The records that follow are to be repeated exactly, with no pictures carried over.

● ● ● ● ●

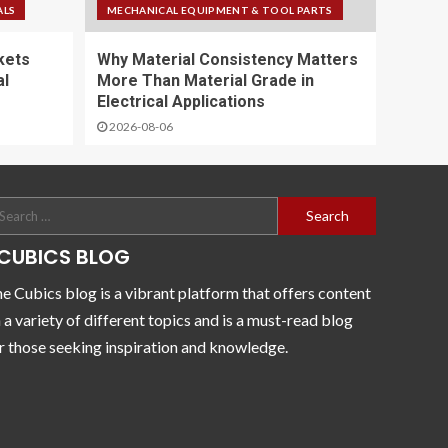
ALS
MECHANICAL EQUIPMENT & TOOL PARTS
kets
Why Material Consistency Matters
al
More Than Material Grade in
Electrical Applications
2026-08-06
CUBICS BLOG
e Cubics blog is a vibrant platform that offers content
 a variety of different topics and is a must-read blog
r those seeking inspiration and knowledge.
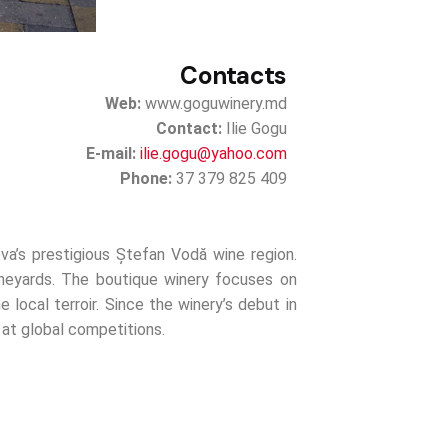
Contacts
Web:
www.goguwinery.md
Contact:
Ilie Gogu
E-mail:
ilie.gogu@yahoo.com
Phone:
37 379 825 409
va’s prestigious Ștefan Vodă wine region.
ineyards. The boutique winery focuses on
e local terroir. Since the winery’s debut in
 at global competitions.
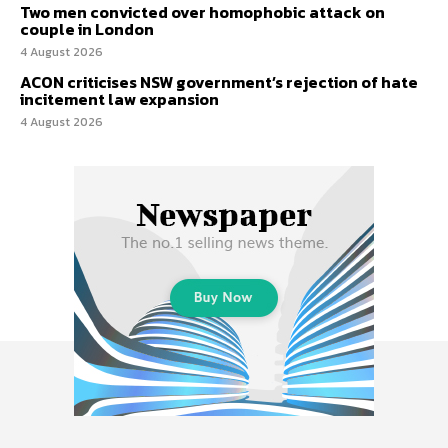
Two men convicted over homophobic attack on
couple in London
4 August 2026
ACON criticises NSW government’s rejection of hate
incitement law expansion
4 August 2026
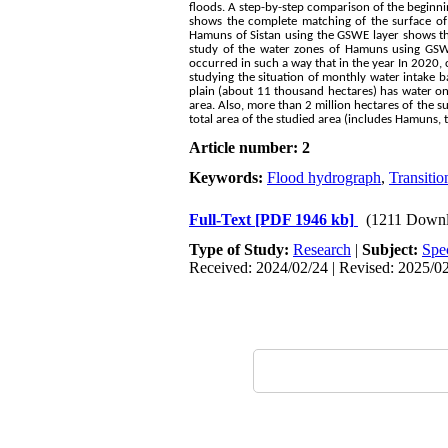
floods. A step-by-step comparison of the beginnin
shows the complete matching of the surface of 
Hamuns of Sistan using the GSWE layer shows th
study of the water zones of Hamuns using GSW
occurred in such a way that in the year In 2020,
studying the situation of monthly water intake b
plain (about 11 thousand hectares) has water on 
area. Also, more than 2 million hectares of the s
total area of the studied area (includes Hamuns, t
Article number: 2
Keywords:
Flood hydrograph
,
Transitio
Full-Text
[PDF 1946 kb]
(1211 Downl
Type of Study:
Research
|
Subject:
Spe
Received: 2024/02/24 | Revised: 2025/02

● ● ● ● ●

**Response area**
ALS
MECHANICAL EQUIPMENT & TOOL PARTS
kets
Why Material Consistency Matters
al
More Than Material Grade in
Electrical Applications
2026-08-06
CUBICS BLOG
e Cubics blog is a vibrant platform that offers content
 a variety of different topics and is a must-read blog
r those seeking inspiration and knowledge.
Contacts
Web:
www.goguwinery.md
Contact:
Ilie Gogu
E-mail:
ilie.gogu@yahoo.com
Phone:
37 379 825 409
va’s prestigious Ștefan Vodă wine region.
ineyards. The boutique winery focuses on
e local terroir. Since the winery’s debut in
 at global competitions.
Two men convicted over homophobic attack on
couple in London
4 August 2026
ACON criticises NSW government’s rejection of hate
incitement law expansion
4 August 2026
floods. A step-by-step comparison of the beginnin
shows the complete matching of the surface of 
Hamuns of Sistan using the GSWE layer shows th
study of the water zones of Hamuns using GSW
occurred in such a way that in the year In 2020,
studying the situation of monthly water intake b
plain (about 11 thousand hectares) has water on 
area. Also, more than 2 million hectares of the s
total area of the studied area (includes Hamuns, t
Article number: 2
Keywords:
Flood hydrograph
,
Transitio
Full-Text
[PDF 1946 kb]
(1211 Downl
Type of Study:
Research
|
Subject:
Spe
Received: 2024/02/24 | Revised: 2025/02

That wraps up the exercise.